Part of the mission of platform engineering teams is to prove the business value of developers and, by extension, why it’s important to dedicate funds to developer productivity. Singer said the Portal enterprise team has been talking with large enterprises, including banks, where finance and procurement teams are definitely decision-makers.
“At Spotify, we got signals that a developer portal can 2x your improvement.
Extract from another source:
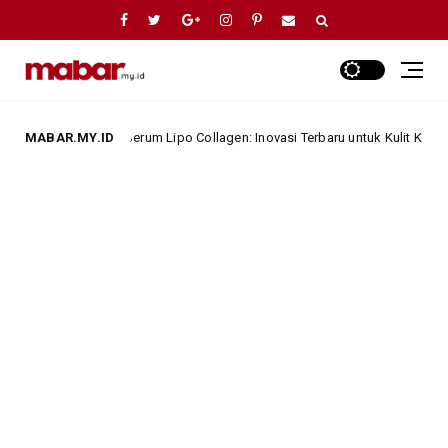
Lskin Serum Lipo Collagen: Inovasi Terbaru untuk Kulit Kenyal dan Lemba
MABAR.MY.ID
But when you’re a bank and you have 30,000 developers, like 5%, 2% improvement, those are massive numbers, and that gets them really excited because they have so many developers,” he said. “We see lots of those signals coming in that large development organizations that are orders of magnitude larger than Spotify see the value proposition of moving forward with this.”
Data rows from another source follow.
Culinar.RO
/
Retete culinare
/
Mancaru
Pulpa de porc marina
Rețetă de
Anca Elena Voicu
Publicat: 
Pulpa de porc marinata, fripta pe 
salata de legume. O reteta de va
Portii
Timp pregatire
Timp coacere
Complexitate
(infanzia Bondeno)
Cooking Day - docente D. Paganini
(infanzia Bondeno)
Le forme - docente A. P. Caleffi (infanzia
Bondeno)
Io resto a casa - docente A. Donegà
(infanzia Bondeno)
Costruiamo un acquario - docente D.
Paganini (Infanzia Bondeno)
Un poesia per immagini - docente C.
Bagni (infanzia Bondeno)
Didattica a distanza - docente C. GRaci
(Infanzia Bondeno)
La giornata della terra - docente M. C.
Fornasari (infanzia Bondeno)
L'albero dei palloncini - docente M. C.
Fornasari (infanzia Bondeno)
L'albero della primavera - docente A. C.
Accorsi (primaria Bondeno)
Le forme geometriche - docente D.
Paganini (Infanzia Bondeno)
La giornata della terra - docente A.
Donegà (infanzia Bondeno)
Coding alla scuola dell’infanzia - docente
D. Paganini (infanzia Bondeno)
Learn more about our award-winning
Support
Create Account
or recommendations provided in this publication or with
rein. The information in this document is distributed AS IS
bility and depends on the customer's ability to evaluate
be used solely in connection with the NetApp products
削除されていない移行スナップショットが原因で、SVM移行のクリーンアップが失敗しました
Riding the Wave of Platform Engineering
Platform engineering and internal developer portals are the next wave Singer and Aniszczyk witness crashing into the tech industry, making a pivotal change the way the cloud, Kubernetes and now AI have done.
Indeed, while it has a dominant market share, Backstage only being adopted by about 3,400 organizations didn’t sound like that much.
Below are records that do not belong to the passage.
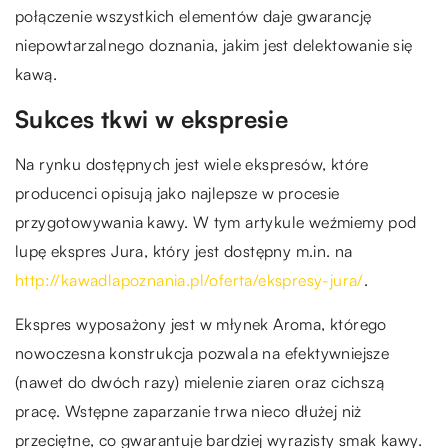
połączenie wszystkich elementów daje gwarancję
niepowtarzalnego doznania, jakim jest delektowanie się
kawą.
Sukces tkwi w ekspresie
Na rynku dostępnych jest wiele ekspresów, które
producenci opisują jako najlepsze w procesie
przygotowywania kawy. W tym artykule weźmiemy pod
lupę ekspres Jura, który jest dostępny m.in. na
http://kawadlapoznania.pl/oferta/ekspresy-jura/
.
Ekspres wyposażony jest w młynek Aroma, którego
nowoczesna konstrukcja pozwala na efektywniejsze
(nawet do dwóch razy) mielenie ziaren oraz cichszą
pracę. Wstępne zaparzanie trwa nieco dłużej niż
przeciętne, co gwarantuje bardziej wyrazisty smak kawy.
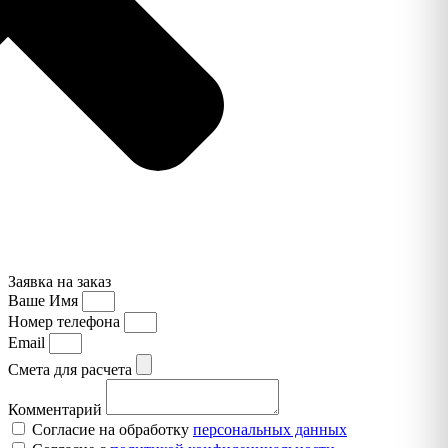
Заявка на заказ
Ваше Имя
Номер телефона
Email
Смета для расчета
Комментарий
Согласие на обработку
персональных данных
“What ends up happening is, if they do a homegrown version, it’s like a half-assed IDP — maybe they wrote their own service catalog,” Aniszczyk said, but it’s only a matter of time for these companies to adopt Backstage, too.
“In the early days of Kubernetes, people wrote their own little schedulers on top,” he said. “People will do homegrown things for a while, until there’s a better solution out there, which there is now.”
While Backstage was originally conceived as being for mid-size and large companies addressing complexity in the cloud, Singer said he is seeing a lot of adoption in startups as small as 50 engineers.
“You already see this pressure and the problem sets at smaller companies,” he said. “I think that is a reflection of the way that modern software is built — so componentized, so broken down, moving so fast — that small companies realize the value proposition as well. So I think that bodes well to the wave continuing to build.”
Add to this, in the age of AI, more code is being created than ever, faster.
“Using Cursor AI, all these amazing things, you can create software super fast,” Singer said. “And that’s been one of the challenges at Spotify: we’re really good at creating software. We’ve got 90 million lines of code, or something like that, and so that creates complexity quickly.
“You see these companies. They’re going fast. They’re creating software. And then reuse already becomes a problem. And that becomes the boat anchor that weighs you down eventually.”
In the Face of AI
The emergence of AI agents doesn’t rattle Singer. “The more you create code with these agentic IDEs,” he said, “the more likely it is to, one, get created fast, and two, be low quality.”
This makes platform engineering, IDP guardrails and visibility even more essential. Backstage works to reel the AI rush back in with features like Soundcheck and templating capabilities that should help standardize and maintain quality. With dashboard, observability and monitoring plugins, users can find and flag security violations when things don’t follow the chosen data ecosystem’s policies.
Perhaps Spotify’s biggest announcement at KubeCon Europe is the AiKA plugin for Portal. This “AI knowledge assistant” is an AI chatbot that was first integrated into Spotify’s internal Backstage instance, its IDE, Slack and more. A retrieval-augmented generation (RAG)-based chatbot, AiKA understands the organizational and data ecosystem, including referencing its source material.
Ever the dogfooding organization, Spotify is finding colleagues are eager to use AiKA even outside technical roles, with more than 1,000 employees using the chatbot daily.